▸ **WHAT IS BEING ASKED**
For the word "Chin", state how many lines of the records include it, with no other text.

::: SOURCE DATA

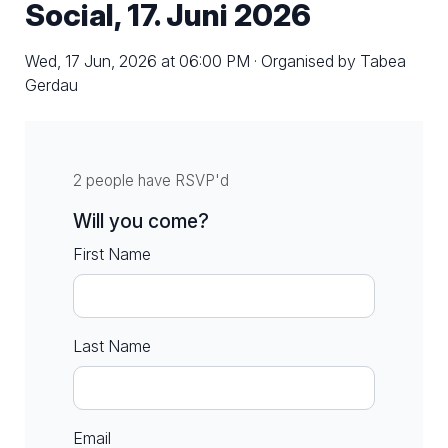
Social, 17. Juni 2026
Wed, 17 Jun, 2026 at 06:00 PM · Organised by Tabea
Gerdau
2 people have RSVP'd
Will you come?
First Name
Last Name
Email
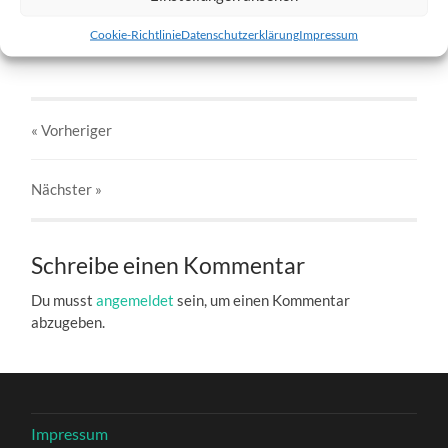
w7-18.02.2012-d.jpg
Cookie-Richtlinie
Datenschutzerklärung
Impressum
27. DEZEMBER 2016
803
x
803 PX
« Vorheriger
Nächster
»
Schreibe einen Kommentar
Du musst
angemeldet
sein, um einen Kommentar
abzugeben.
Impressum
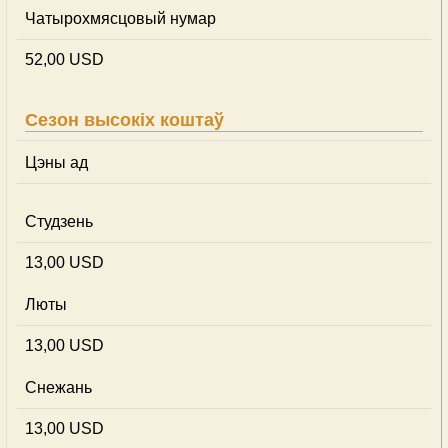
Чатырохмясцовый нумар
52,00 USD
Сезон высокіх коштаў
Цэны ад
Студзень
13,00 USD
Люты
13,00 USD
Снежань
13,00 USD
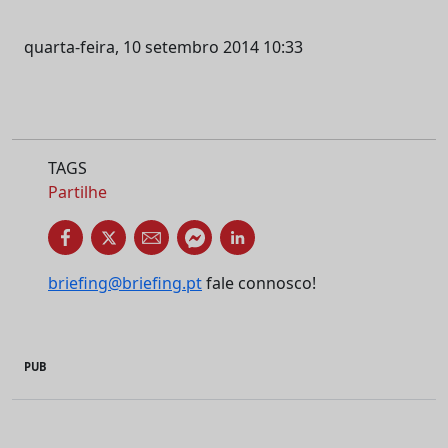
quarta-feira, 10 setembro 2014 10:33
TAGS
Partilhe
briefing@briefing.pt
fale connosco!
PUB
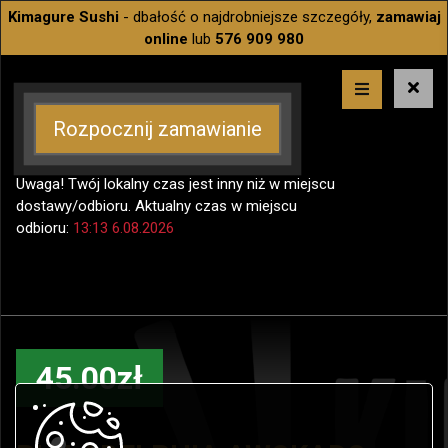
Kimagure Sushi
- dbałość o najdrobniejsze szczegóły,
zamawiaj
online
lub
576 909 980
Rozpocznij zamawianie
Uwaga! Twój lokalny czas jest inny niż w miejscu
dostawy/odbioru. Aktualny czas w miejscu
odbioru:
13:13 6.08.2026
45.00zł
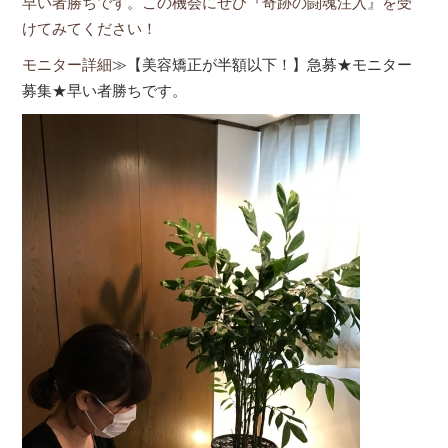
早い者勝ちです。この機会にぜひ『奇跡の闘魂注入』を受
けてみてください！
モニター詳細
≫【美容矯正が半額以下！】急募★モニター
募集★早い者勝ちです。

::::::
::: SOURCE DATA

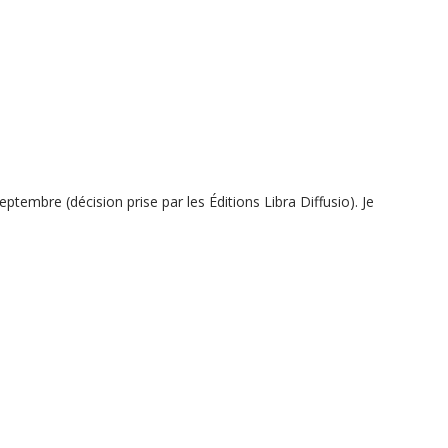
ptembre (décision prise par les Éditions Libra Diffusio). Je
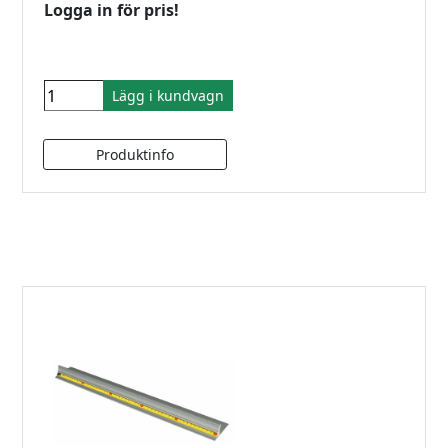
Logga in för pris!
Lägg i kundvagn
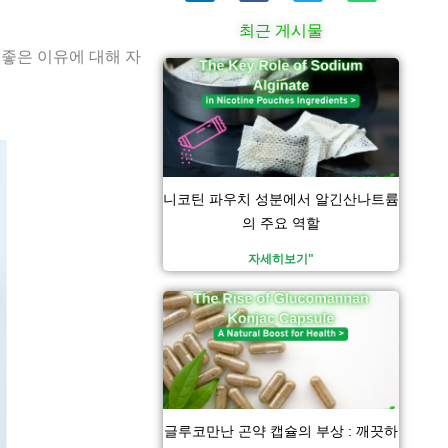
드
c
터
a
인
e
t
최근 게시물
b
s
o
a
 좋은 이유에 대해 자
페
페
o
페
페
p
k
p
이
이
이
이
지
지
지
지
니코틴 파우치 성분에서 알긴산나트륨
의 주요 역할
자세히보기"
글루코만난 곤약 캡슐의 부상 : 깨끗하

::::::
::: SOURCE DATA

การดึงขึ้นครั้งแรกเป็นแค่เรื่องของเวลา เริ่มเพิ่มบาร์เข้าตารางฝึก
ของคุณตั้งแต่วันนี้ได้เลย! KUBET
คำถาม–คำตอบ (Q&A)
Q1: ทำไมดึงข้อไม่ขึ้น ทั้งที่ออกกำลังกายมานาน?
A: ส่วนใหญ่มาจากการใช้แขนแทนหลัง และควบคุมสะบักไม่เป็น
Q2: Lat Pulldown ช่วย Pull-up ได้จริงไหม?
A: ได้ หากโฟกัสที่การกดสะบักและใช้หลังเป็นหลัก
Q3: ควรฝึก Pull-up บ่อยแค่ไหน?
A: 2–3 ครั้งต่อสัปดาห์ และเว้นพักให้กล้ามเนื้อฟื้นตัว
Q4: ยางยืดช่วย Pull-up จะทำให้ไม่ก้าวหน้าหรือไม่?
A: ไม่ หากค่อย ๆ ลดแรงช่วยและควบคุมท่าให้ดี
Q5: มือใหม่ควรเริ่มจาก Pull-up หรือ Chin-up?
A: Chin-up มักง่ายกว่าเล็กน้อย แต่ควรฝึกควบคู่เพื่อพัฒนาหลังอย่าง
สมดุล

::::::

▸ **SOLUTION FOR THIS EXERCISE**
2